In fact, to reach the figure of 301 priests, the grand jury report includes one priest who was born in 1869, whose alleged offense occurred in the 1940s and was reported in 2006, more than a century after his ordination. A number of the offenses occurred in the 1940s and would all but impossible to verify now. It’s crucial to understand whether the incidence of abuse is rising or falling. Otherwise a solution for the crisis of the 1960s and 1970s will be imposed on the Church in 2020.
A related Australian statistic is “the proportion of priests who were subject to an allegation of abuse within a given decade”. For diocesan priests, this was 2.9% in the 1950s, rising to 4.5% in the 1960s and 4.0% in the 1970s, before falling to 0.2% in the 2000s. This is a key figure and the Grand Jury does Catholic priests a grave injustice by failing to produce it. The overwhelming majority of priests are honourable and self-sacrificing men who are disgusted by the crimes of their colleagues. Many readers would conclude, after reading the Grand Jury report, that they are all part of a paedophile ring. This is not just absurd; it is terribly unjust.
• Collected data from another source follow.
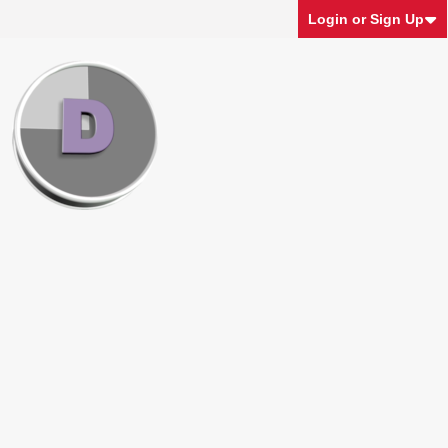
Login or Sign Up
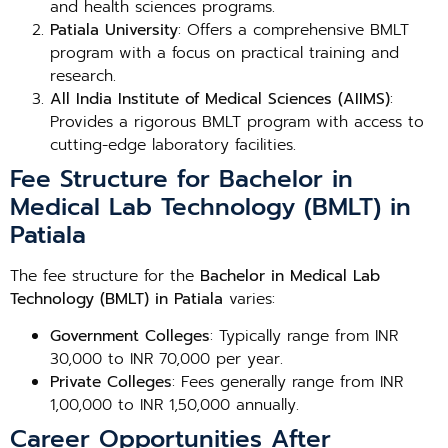
and health sciences programs.
Patiala University
: Offers a comprehensive BMLT
program with a focus on practical training and
research.
All India Institute of Medical Sciences (AIIMS)
:
Provides a rigorous BMLT program with access to
cutting-edge laboratory facilities.
Fee Structure for Bachelor in
Medical Lab Technology (BMLT) in
Patiala
The fee structure for the
Bachelor in Medical Lab
Technology (BMLT) in Patiala
varies:
Government Colleges
: Typically range from INR
30,000 to INR 70,000 per year.
Private Colleges
: Fees generally range from INR
1,00,000 to INR 1,50,000 annually.
Career Opportunities After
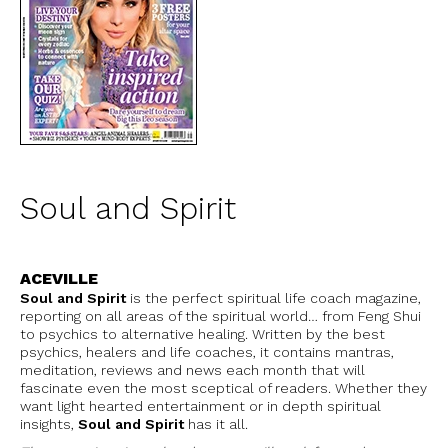
Soul and Spirit
ACEVILLE
Soul and Spirit
is the perfect spiritual life coach magazine,
reporting on all areas of the spiritual world… from Feng Shui
to psychics to alternative healing. Written by the best
psychics, healers and life coaches, it contains mantras,
meditation, reviews and news each month that will
fascinate even the most sceptical of readers. Whether they
want light hearted entertainment or in depth spiritual
insights,
Soul and Spirit
has it all.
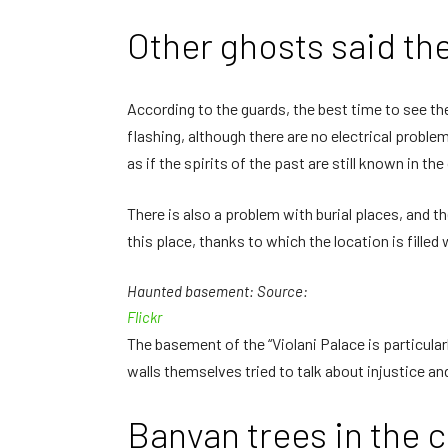
Other ghosts said th
According to the guards, the best time to see the
flashing, although there are no electrical proble
as if the spirits of the past are still known in the
There is also a problem with burial places, and t
this place, thanks to which the location is filled 
Haunted basement: Source:
Flickr
The basement of the “Violani Palace is particularl
walls themselves tried to talk about injustice a
Banyan trees in the 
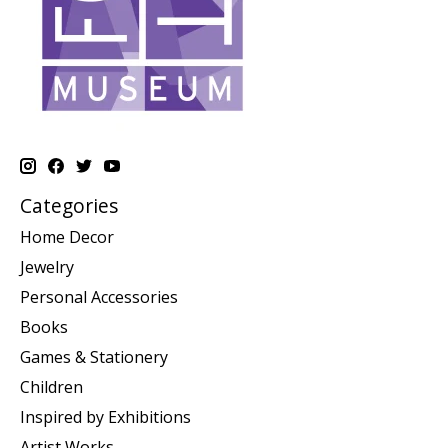
Categories
Home Decor
Jewelry
Personal Accessories
Books
Games & Stationery
Children
Inspired by Exhibitions
Artist Works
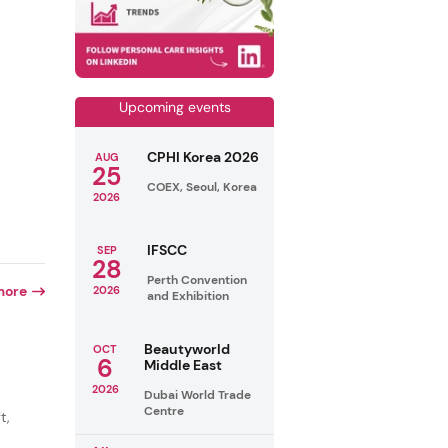
Upcoming events
CPHI Korea 2026
AUG
25
COEX, Seoul, Korea
2026
IFSCC
SEP
28
Perth Convention
more
2026
and Exhibition
Beautyworld
OCT
6
Middle East
2026
Dubai World Trade
Centre
t,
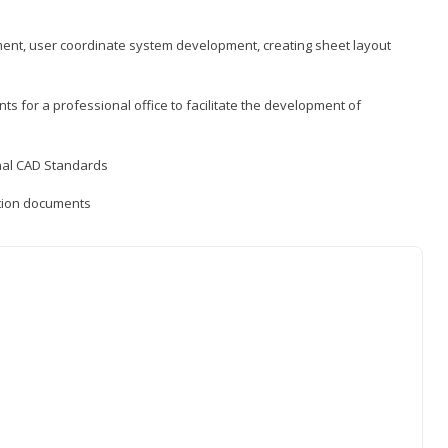
ement, user coordinate system development, creating sheet layout
nts for a professional office to facilitate the development of
onal CAD Standards
uction documents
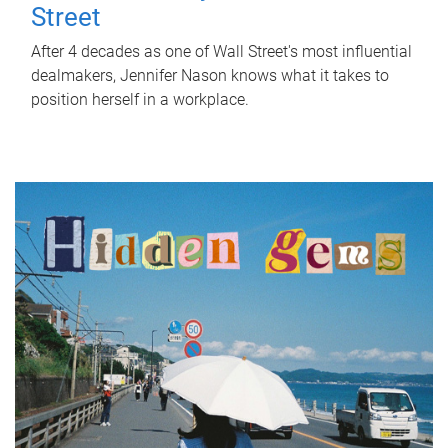
Street
After 4 decades as one of Wall Street's most influential
dealmakers, Jennifer Nason knows what it takes to
position herself in a workplace.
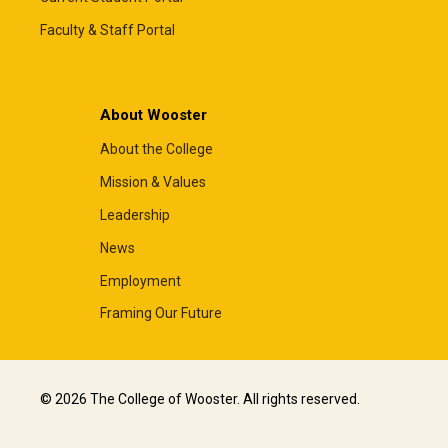
Faculty & Staff Portal
About Wooster
About the College
Mission & Values
Leadership
News
Employment
Framing Our Future
© 2026 The College of Wooster. All rights reserved.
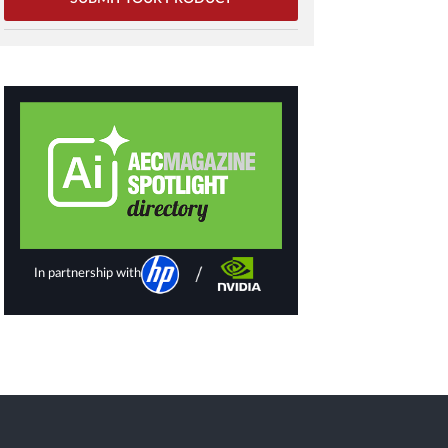
In partnership with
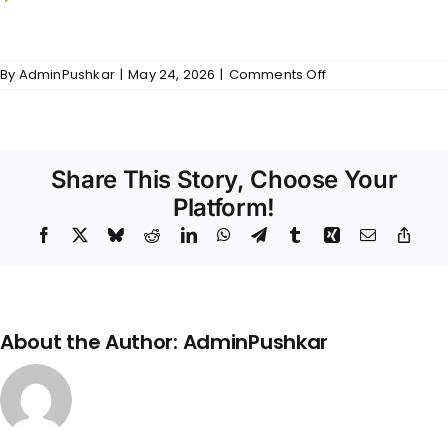
countertop.
on
By
AdminPushkar
|
May 24, 2026
|
Comments Off
Balakrishna
Nivas
–
Kitchen
Share This Story, Choose Your
Platform!
Facebook
X
Bluesky
Reddit
LinkedIn
WhatsApp
Telegram
Tumblr
Xing
Email
Copy
Link
About the Author:
AdminPushkar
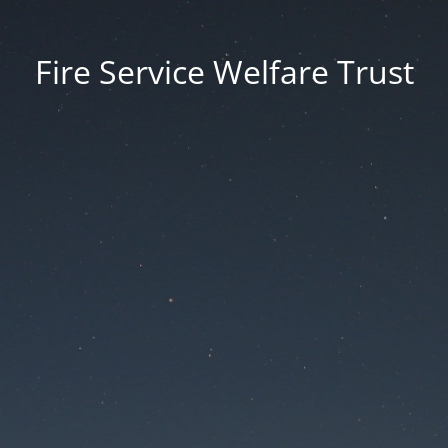
Fire Service Welfare Trust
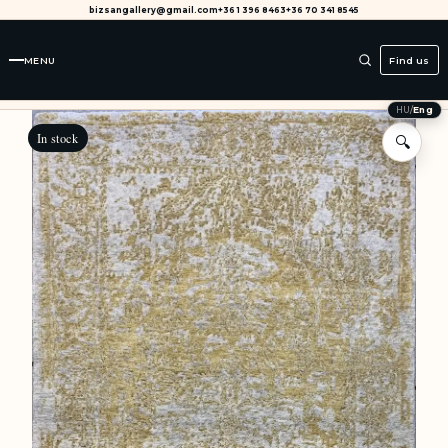
bizsangallery@gmail.com
+36 1 396 8463
+36 70 341 8545
MENU
Find us
HU
/
Eng
In stock
🔍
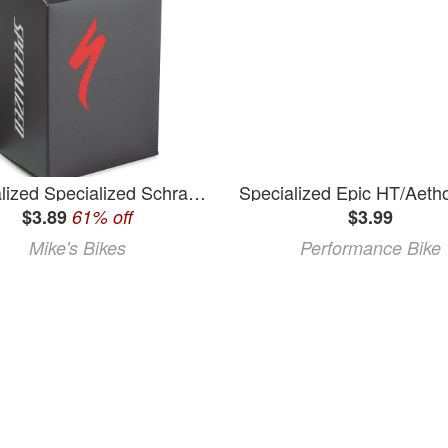
Specialized Specialized Schrader Valve Tube - 700 x 20-28
$3.89
61% off
$3.99
Mike's Bikes
Performance Bike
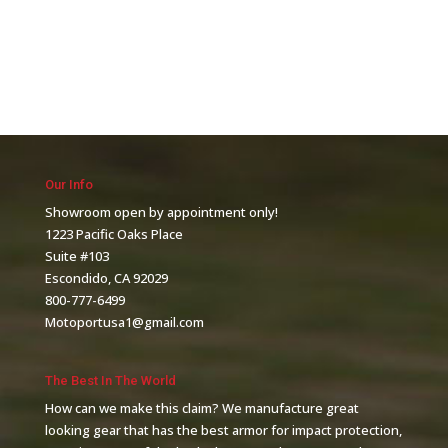
Our Info
Showroom open by appointment only!
1223 Pacific Oaks Place
Suite #103
Escondido, CA 92029
800-777-6499
Motoportusa1@gmail.com
The Best In The World
How can we make this claim? We manufacture great
looking gear that has the best armor for impact protection,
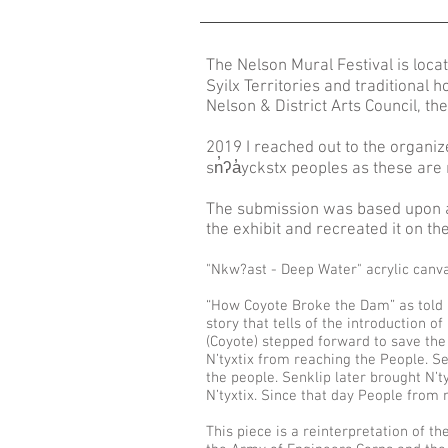
The Nelson Mural Festival is loca
Syilx Territories and traditional 
Nelson & District Arts Council, the 
2019 I reached out to the organiz
sn̓ʔa̓yckstx peoples as these are
The submission was based upon a bo
the exhibit and recreated it on t
"Nkw?ast - Deep Water" acrylic canva
“How Coyote Broke the Dam” as told b
story that tells of the introduction 
(Coyote) stepped forward to save th
N’tyxtix from reaching the People. Se
the people. Senklip later brought N’t
N’tyxtix. Since that day People from 
This piece is a reinterpretation of 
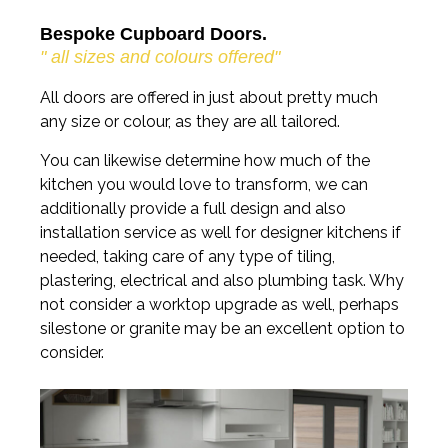
Bespoke Cupboard Doors.
" all sizes and colours offered"
All doors are offered in just about pretty much
any size or colour, as they are all tailored.
You can likewise determine how much of the
kitchen you would love to transform, we can
additionally provide a full design and also
installation service as well for designer kitchens if
needed, taking care of any type of tiling,
plastering, electrical and also plumbing task. Why
not consider a worktop upgrade as well, perhaps
silestone or granite may be an excellent option to
consider.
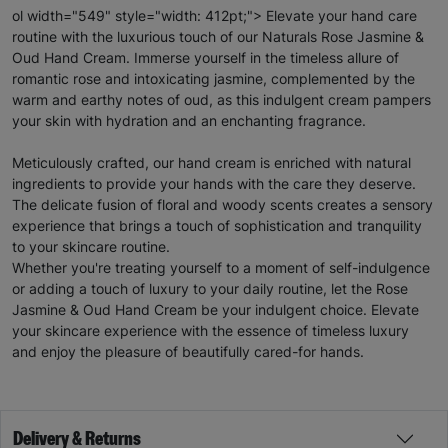
ol width="549" style="width: 412pt;"> Elevate your hand care
routine with the luxurious touch of our Naturals Rose Jasmine &
Oud Hand Cream. Immerse yourself in the timeless allure of
romantic rose and intoxicating jasmine, complemented by the
warm and earthy notes of oud, as this indulgent cream pampers
your skin with hydration and an enchanting fragrance.
Meticulously crafted, our hand cream is enriched with natural
ingredients to provide your hands with the care they deserve.
The delicate fusion of floral and woody scents creates a sensory
experience that brings a touch of sophistication and tranquility
to your skincare routine.
Whether you're treating yourself to a moment of self-indulgence
or adding a touch of luxury to your daily routine, let the Rose
Jasmine & Oud Hand Cream be your indulgent choice. Elevate
your skincare experience with the essence of timeless luxury
and enjoy the pleasure of beautifully cared-for hands.
Delivery & Returns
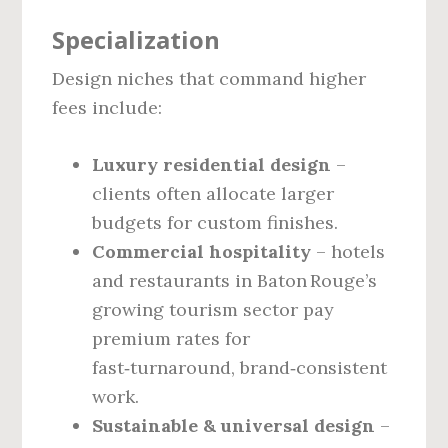
Specialization
Design niches that command higher
fees include:
Luxury residential design
–
clients often allocate larger
budgets for custom finishes.
Commercial hospitality
– hotels
and restaurants in Baton Rouge’s
growing tourism sector pay
premium rates for
fast‑turnaround, brand‑consistent
work.
Sustainable & universal design
–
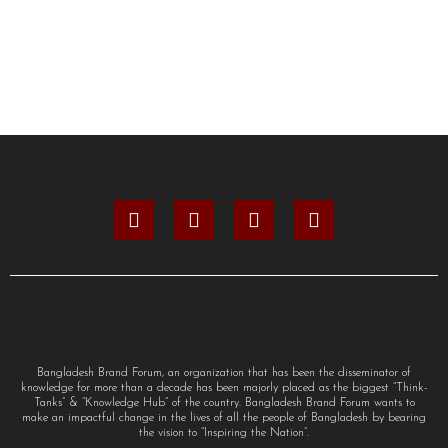
Bangladesh Brand Forum, an organization that has been the disseminator of
knowledge for more than a decade has been majorly placed as the biggest “Think-
Tanks” & “Knowledge Hub” of the country. Bangladesh Brand Forum wants to
make an impactful change in the lives of all the people of Bangladesh by bearing
the vision to “Inspiring the Nation”.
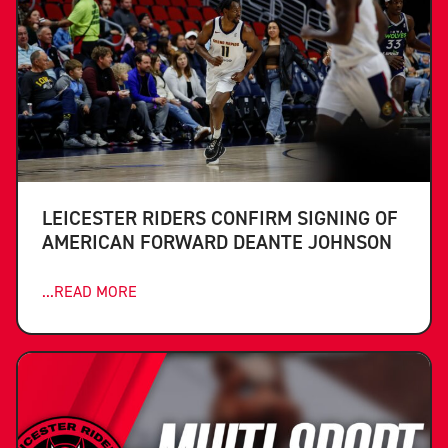
LEICESTER RIDERS CONFIRM SIGNING OF
AMERICAN FORWARD DEANTE JOHNSON
...READ MORE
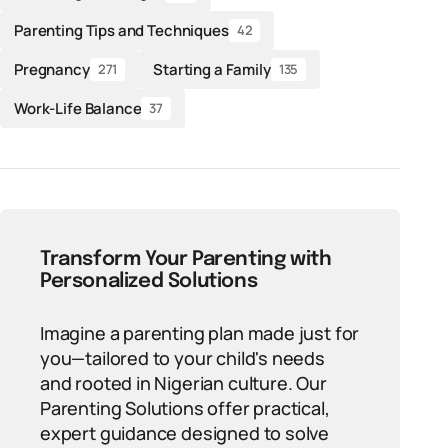
Parenting Tips and Techniques
42
Pregnancy
Starting a Family
271
135
Work-Life Balance
37
Transform Your Parenting with
Personalized Solutions
Imagine a parenting plan made just for
you—tailored to your child's needs
and rooted in Nigerian culture. Our
Parenting Solutions offer practical,
expert guidance designed to solve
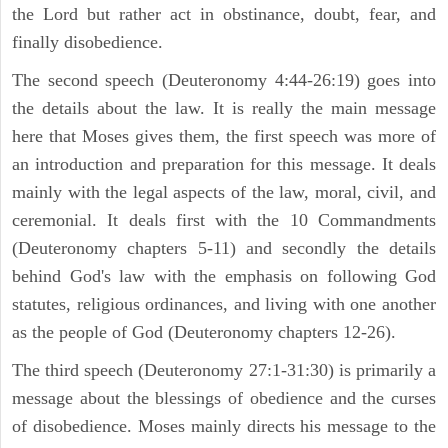
the Lord but rather act in obstinance, doubt, fear, and
finally disobedience.
The second speech (Deuteronomy 4:44-26:19) goes into
the details about the law. It is really the main message
here that Moses gives them, the first speech was more of
an introduction and preparation for this message. It deals
mainly with the legal aspects of the law, moral, civil, and
ceremonial. It deals first with the 10 Commandments
(Deuteronomy chapters 5-11) and secondly the details
behind God's law with the emphasis on following God
statutes, religious ordinances, and living with one another
as the people of God (Deuteronomy chapters 12-26).
The third speech (Deuteronomy 27:1-31:30) is primarily a
message about the blessings of obedience and the curses
of disobedience. Moses mainly directs his message to the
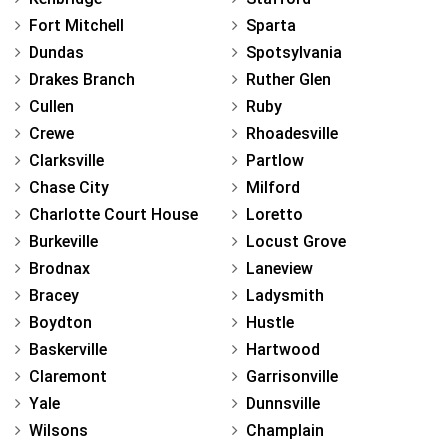
Fort Mitchell
Sparta
Dundas
Spotsylvania
Drakes Branch
Ruther Glen
Cullen
Ruby
Crewe
Rhoadesville
Clarksville
Partlow
Chase City
Milford
Charlotte Court House
Loretto
Burkeville
Locust Grove
Brodnax
Laneview
Bracey
Ladysmith
Boydton
Hustle
Baskerville
Hartwood
Claremont
Garrisonville
Yale
Dunnsville
Wilsons
Champlain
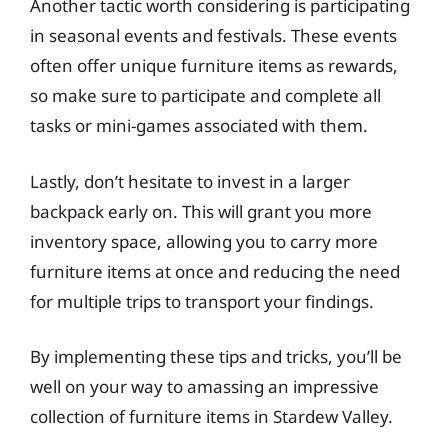
Another tactic worth considering is participating
in seasonal events and festivals. These events
often offer unique furniture items as rewards,
so make sure to participate and complete all
tasks or mini-games associated with them.
Lastly, don’t hesitate to invest in a larger
backpack early on. This will grant you more
inventory space, allowing you to carry more
furniture items at once and reducing the need
for multiple trips to transport your findings.
By implementing these tips and tricks, you’ll be
well on your way to amassing an impressive
collection of furniture items in Stardew Valley.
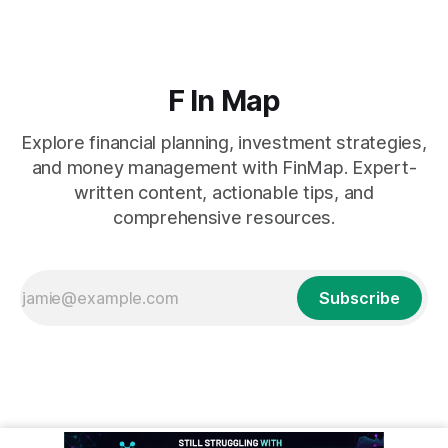
F In Map
Explore financial planning, investment strategies,
and money management with FinMap. Expert-
written content, actionable tips, and
comprehensive resources.
Subscribe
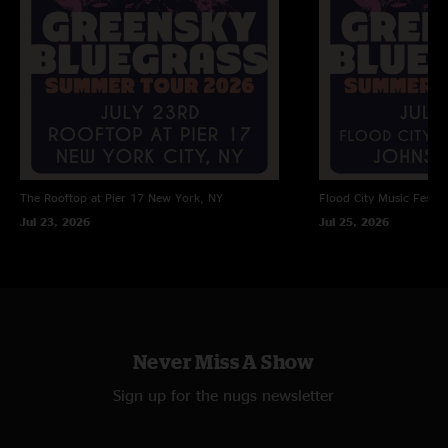
The Rooftop at Pier 17
New York, NY
Flood City Music Festiva
Jul 23, 2026
Jul 25, 2026
Never Miss A Show
Sign up for the nugs newsletter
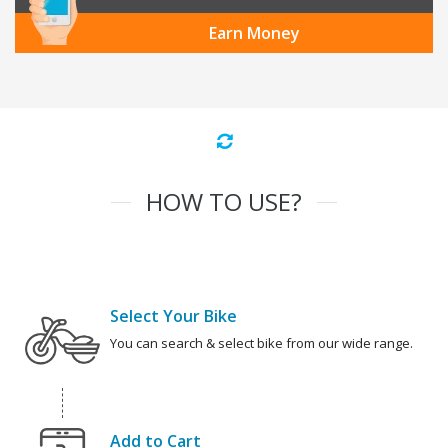
Earn Money
HOW TO USE?
Select Your Bike
You can search & select bike from our wide range.
Add to Cart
Pope Francis is on the side of the victims, according to a statement from Vatican spokesman Greg Burke. The abuses described by the Grand Jury, “are criminal and morally reprehensible. Those acts were betrayals of trust that robbed survivors of their dignity and their faith.” The Church, the statement declared, “must learn hard lessons from its past, and there should be accountability for both abusers and those who permitted abuse to occur.”
Amen to that. But learning lessons and demanding accountability require facts, not just emotions. Attorney General Shapiro has more homework to do.
Michael Cook is editor of MercatorNet.